Hacker News new | ask | show | jobs
Show HN: gi.st – the gist of the web (thegi.st)
11 points by stkbach 3999 days ago
15 comments

The web is a big place. What's the strategy around seeding it with useful gists so it can gain critical mass? Have you thought about focusing on a niche (say, TED talks?) or possibly automatically summarizing pages? The latter could be tricky as incorrectly or poorly summarized pages would detract users from the site.
It does automatically summarize any text heavy articles.

For example:

bbc.com/news thewashingtonpost.com huffingtonpost.com reuters.com cnn.com theglobeandmail.com theguardian.com en.wikipedia.org

Go to any of those as a start and submit one of the articles you find and everything suggested by @gist was generated by an algorithm.

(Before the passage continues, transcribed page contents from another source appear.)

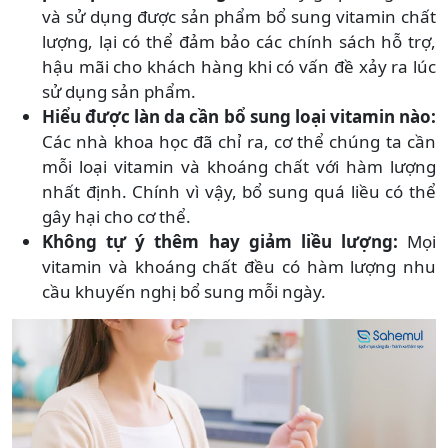
và sử dụng được sản phẩm bổ sung vitamin chất
lượng, lại có thể đảm bảo các chính sách hỗ trợ,
hậu mãi cho khách hàng khi có vấn đề xảy ra lúc
sử dụng sản phẩm.
Hiểu được làn da cần bổ sung loại vitamin nào:
Các nhà khoa học đã chỉ ra, cơ thể chúng ta cần
mỗi loại vitamin và khoáng chất với hàm lượng
nhất định. Chính vì vậy, bổ sung quá liều có thể
gây hại cho cơ thể.
Không tự ý thêm hay giảm liều lượng:
Mọi
vitamin và khoáng chất đều có hàm lượng nhu
cầu khuyến nghị bổ sung mỗi ngày.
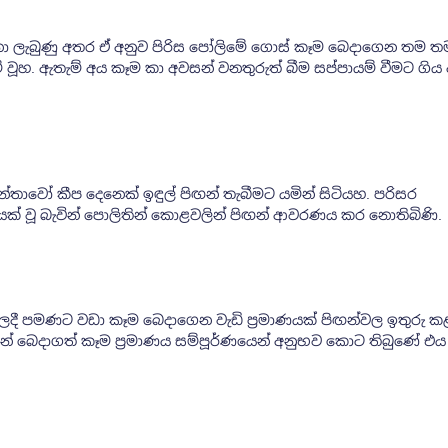
 ලැබුණු අතර ඒ අනුව පිරිස පෝලිමේ ගොස් කෑම බෙදාගෙන තම ත
වූහ. ඇතැම් අය කෑම කා අවසන් වනතුරුත් බීම සප්පායම් වීමට ගිය
්තාවෝ කීප දෙනෙක් ඉඳුල් පිඟන් තැබීමට යමින් සිටියහ. පරිසර
් වූ බැවින් පොලිතින් කොළවලින් පිඟන් ආවරණය කර නොතිබිණි.
ී පමණට වඩා කෑම බෙදාගෙන වැඩි ප්‍රමාණයක් පිඟන්වල ඉතුරු කළ
ක තමන් බෙදාගත් කෑම ප්‍රමාණය සම්පූර්ණයෙන් අනුභව කොට තිබුණේ 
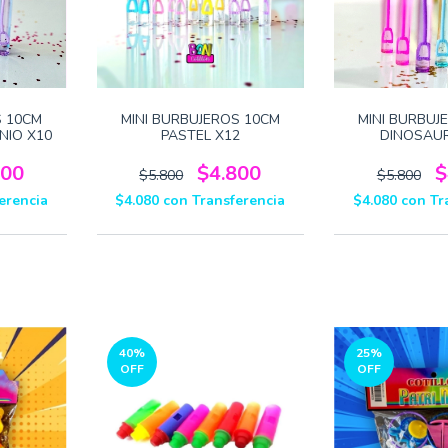
S 10CM
MINI BURBUJEROS 10CM
MINI BURBUJ
NIO X10
PASTEL X12
DINOSAUR
800
$4.800
$
$5.800
$5.800
erencia
$4.080
con
Transferencia
$4.080
con
Tr
40
%
25
%
OFF
OFF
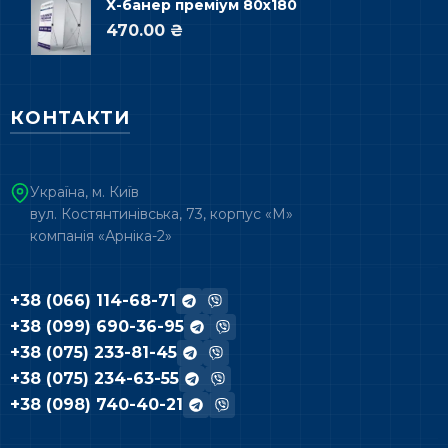
Х-банер преміум 80х180
470.00 ₴
КОНТАКТИ
Україна, м. Київ
вул. Костянтинівська, 73, корпус «М»
компанія «Арніка-2»
+38 (066) 114-68-71
+38 (099) 690-36-95
+38 (075) 233-81-45
+38 (075) 234-63-55
+38 (098) 740-40-21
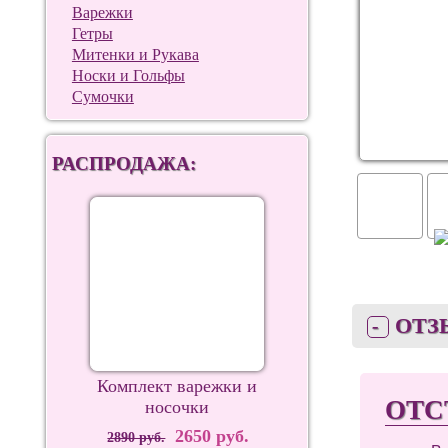
Варежки
Гетры
Митенки и Рукава
Носки и Гольфы
Сумочки
РАСПРОДАЖА:
ОТЗ
Комплект варежки и
ОТС
носочки
2650 руб.
2890 руб.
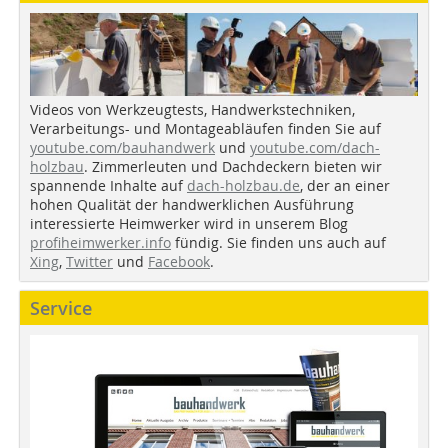
Videos von Werkzeugtests, Handwerkstechniken,
Verarbeitungs- und Montageabläufen finden Sie auf
youtube.com/bauhandwerk
und
youtube.com/dach-
holzbau
. Zimmerleuten und Dachdeckern bieten wir
spannende Inhalte auf
dach-holzbau.de
, der an einer
hohen Qualität der handwerklichen Ausführung
interessierte Heimwerker wird in unserem Blog
profiheimwerker.info
fündig. Sie finden uns auch auf
Xing
,
Twitter
und
Facebook
.
Service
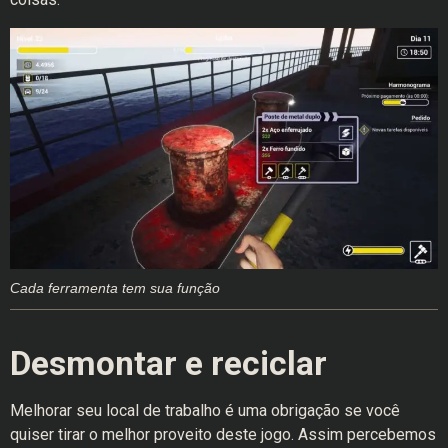
Cada ferramenta tem sua função
Desmontar e reciclar
Melhorar seu local de trabalho é uma obrigação se você
quiser tirar o melhor proveito deste jogo. Assim percebemos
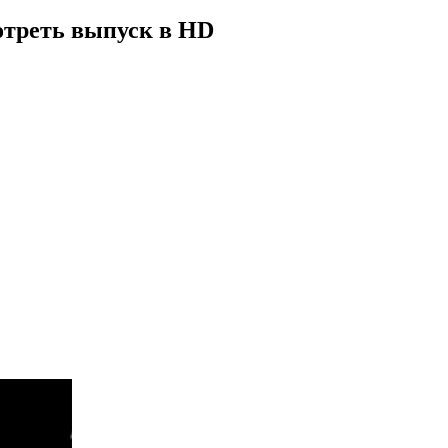
отреть выпуск в HD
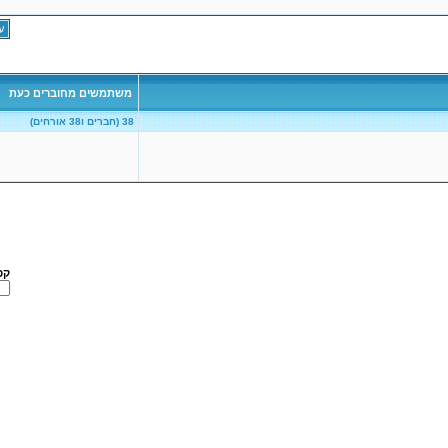
עמו
משתמשים מחוברים כעת
38 (חברים ו38 אורחים)
קפ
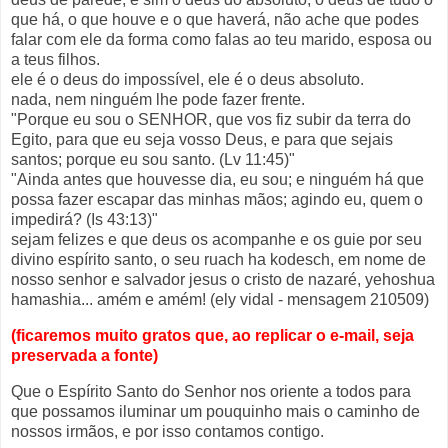
que há, o que houve e o que haverá, não ache que podes
falar com ele da forma como falas ao teu marido, esposa ou
a teus filhos.
ele é o deus do impossível, ele é o deus absoluto.
nada, nem ninguém lhe pode fazer frente.
"Porque eu sou o SENHOR, que vos fiz subir da terra do
Egito, para que eu seja vosso Deus, e para que sejais
santos; porque eu sou santo. (Lv 11:45)"
"Ainda antes que houvesse dia, eu sou; e ninguém há que
possa fazer escapar das minhas mãos; agindo eu, quem o
impedirá? (Is 43:13)"
sejam felizes e que deus os acompanhe e os guie por seu
divino espírito santo, o seu ruach ha kodesch, em nome de
nosso senhor e salvador jesus o cristo de nazaré, yehoshua
hamashia... amém e amém! (ely vidal - mensagem 210509)
(ficaremos muito gratos que, ao replicar o e-mail, seja
preservada a fonte)
Que o Espírito Santo do Senhor nos oriente a todos para
que possamos iluminar um pouquinho mais o caminho de
nossos irmãos, e por isso contamos contigo.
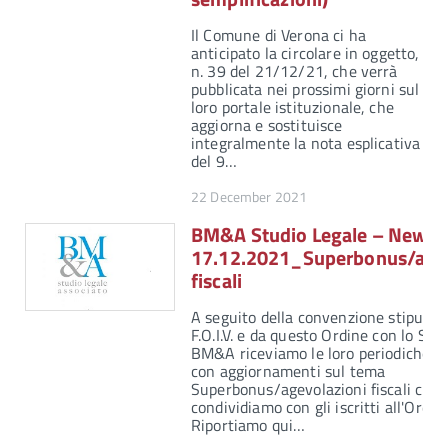
Il Comune di Verona ci ha
anticipato la circolare in oggetto,
n. 39 del 21/12/21, che verrà
pubblicata nei prossimi giorni sul
loro portale istituzionale, che
aggiorna e sostituisce
integralmente la nota esplicativa
del 9…
22 December 2021
BM&A Studio Legale – Newsle
17.12.2021_Superbonus/agev
fiscali
A seguito della convenzione stipulata
F.O.I.V. e da questo Ordine con lo Stu
BM&A riceviamo le loro periodiche n
con aggiornamenti sul tema
Superbonus/agevolazioni fiscali che
condividiamo con gli iscritti all'Ordin
Riportiamo qui…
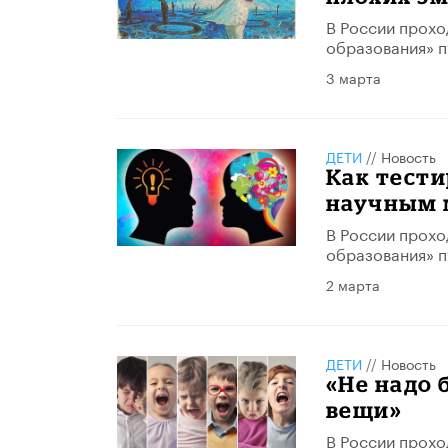
В России прохо
образования» п
3 марта
ДЕТИ
//
Новость
Как тест
научным 
В России прохо
образования» п
2 марта
ДЕТИ
//
Новость
«Не надо 
вещи»
В России прохо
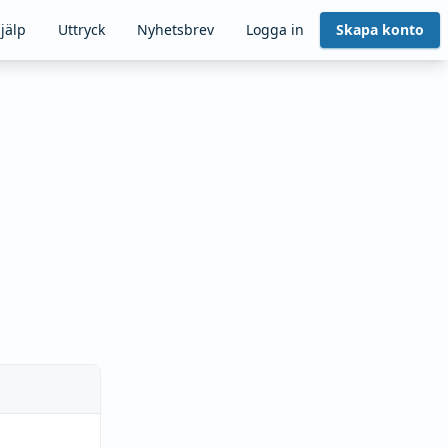
jälp
Uttryck
Nyhetsbrev
Logga in
Skapa konto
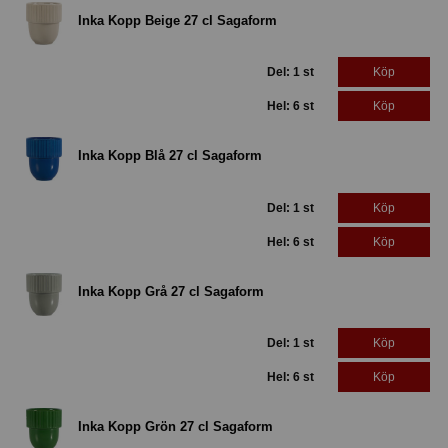
Inka Kopp Beige 27 cl Sagaform
Del: 1 st
Köp
Hel: 6 st
Köp
Inka Kopp Blå 27 cl Sagaform
Del: 1 st
Köp
Hel: 6 st
Köp
Inka Kopp Grå 27 cl Sagaform
Del: 1 st
Köp
Hel: 6 st
Köp
Inka Kopp Grön 27 cl Sagaform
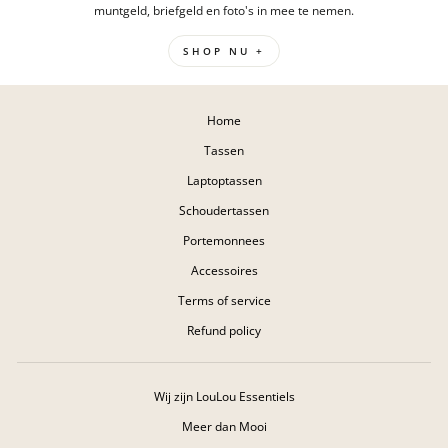
muntgeld, briefgeld en foto's in mee te nemen.
SHOP NU +
Home
Tassen
Laptoptassen
Schoudertassen
Portemonnees
Accessoires
Terms of service
Refund policy
Wij zijn LouLou Essentiels
Meer dan Mooi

Our hope is that will help get the ball rolling. We are certainly very subject to network effects, so focusing on a niche and providing tremendous value to that one vertical is a good strategy.

Ah, your landing page should make that abundantly clear. That's a very cool feature.

I tried a couple of articles on Washington Post and the algorithm did a decent job. I then read the gist first before reading an article, and while some sentences were a little hard to understand w/o the surrounding context, I felt I still got a decent summary. I can see myself skimming the article through this service instead of relying solely on my eye balls when scanning through.

Couple of suggestions:

- Linking the extracted sentences back to the original page if I want the surrounding context - A tool/browser plug-in which can allow me to select a representative sentence from the story and submit to gist

Seems like a useful stand alone service as it is; having people vote on and submit gists themselves would be cherry on top.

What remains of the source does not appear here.